On the day we were checking out from one of our hotels, I went to use the lobby bathroom, and once again found myself without toilet paper. Since it was a single room, not in a row of stalls, I knew I couldn’t just wait for another woman to wander in and help me, as I had at a few restaurants. And I was in a hurry–the group was waiting to check out and head to our next city.
So I got out my phone and frantically texted my husband. Here is my message, verbatim: “Good God, it happened again. I am alone and have no toilet paper. Can you help me??? You’re my only hope.” Followed by instructions for where to find the specific bathroom I was in.
Except I didn’t send it to my husband. I sent it to the last person I’d texted, who happened to be one of the students, a kid named Tom. When I realized what I had done (before he had the chance to respond), I screamed “nooooooooo!” aloud and nearly fell off the toilet, laughing and horrified at once.
My next message (verbatim): “Oh my GOD. I thought I was texting Adam. I’m dying right now. I thought you were Adam!!!”

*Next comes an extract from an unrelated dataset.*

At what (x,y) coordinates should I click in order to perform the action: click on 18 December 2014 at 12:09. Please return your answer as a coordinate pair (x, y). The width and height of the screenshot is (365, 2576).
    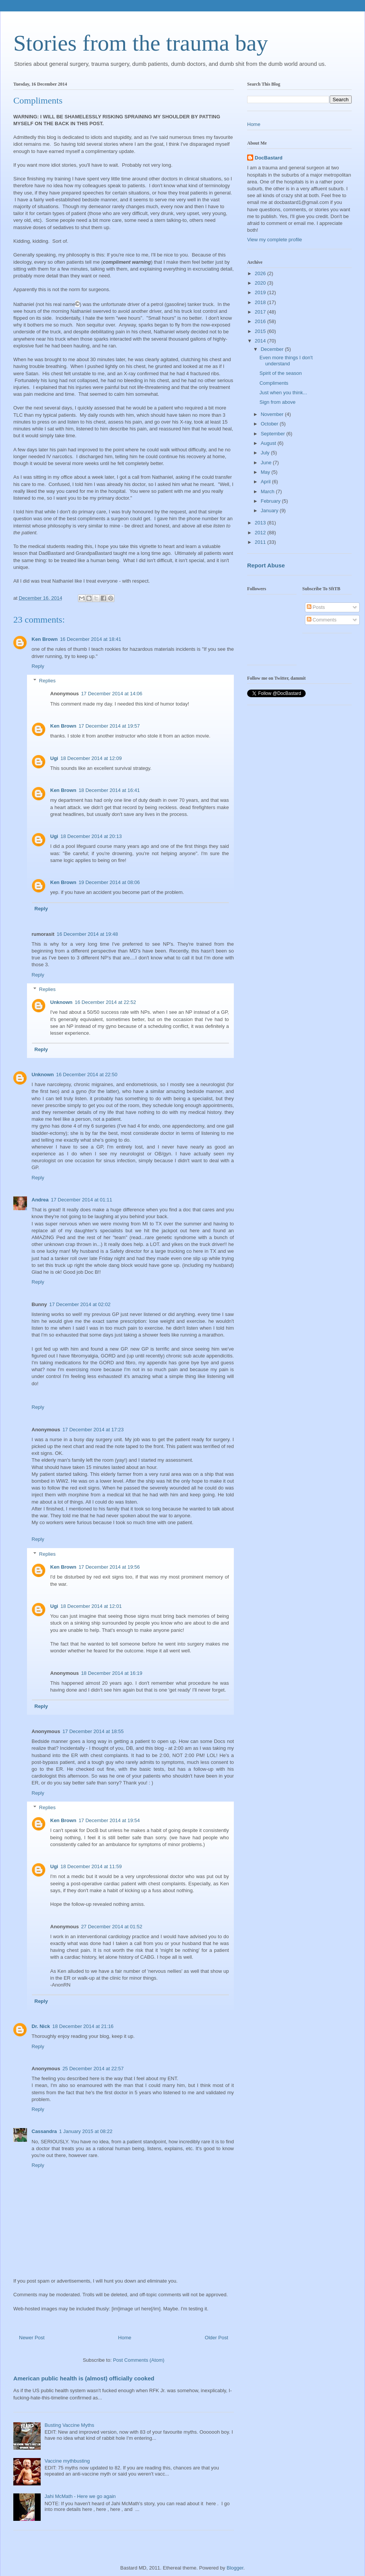     Looking at the image, I should click on (91, 758).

Tom apparently conveyed the message to my husband, who did indeed rescue me. When I emerged from the bathroom, the entire group of students was laughing hysterically. They kept saying “You’re my only hope!” for the remainder of the trip.
10. The crawl
I was sitting with a colleague in our lounge/break room. I started coughing, which resulted in farting. Loudly. I tried to stop farting, somehow making it worse. So naturally, I got on the floor and crawled on all fours out of the break room to the closest bathroom. The closest bathroom was locked. Instead of STANDING UP, I CONTINUED CRAWLING to the next bathroom as the head of human resources was coming out of her office. They asked if I was okay to which I squealed… something. I made it to the bathroom, crawled inside, and locked the door. It was brought up several weeks later and I completely denied having done it. I will continue denying that I did that until I die.
11. The auto-correct
Friend’s story: On a Zoom call she told the (female) presenter in the chat “I’m fangirling you so hard right now!” and autocorrect changed it to “I’m fingering you so hard right now!”
12. The ink
Not me, but a colleague: back in the era of flip charts, whilst making a Very Important presentation with outside agencies, colleague absentmindedly put the uncapped end of a dark purple marking pen in her mouth. The ink stained her lips, teeth, and mouth and was impossible to hide.
13. The headline
As a student in the 80s, I worked as a reporter for my small town newspaper. I was assigned a story about the Elderobic Moonwalk, a week-long fitness activity where seniors took daily walks and combined their results in an attempt to cover the distance between the earth and the moon. I decided to add what I thought was a hilarious joke about seniors in the headline to make my editor laugh. I was terrible at writing headlines, and I expected her to replace it as she did with all my other stories. Reader, she did not. She was swamped that week, she trusted my work, and she sent it to printer without reading it. When I arrived the next morning, the receptionist glared at me and held up the paper so I see my headline: “Raisins walk to the moon.” I was and I still am mortified. I didn’t lose my job (thank you Canadian federal government for student employment grants), but I believe my small town’s Golden Age club passed a formal motion that I am never allowed to join.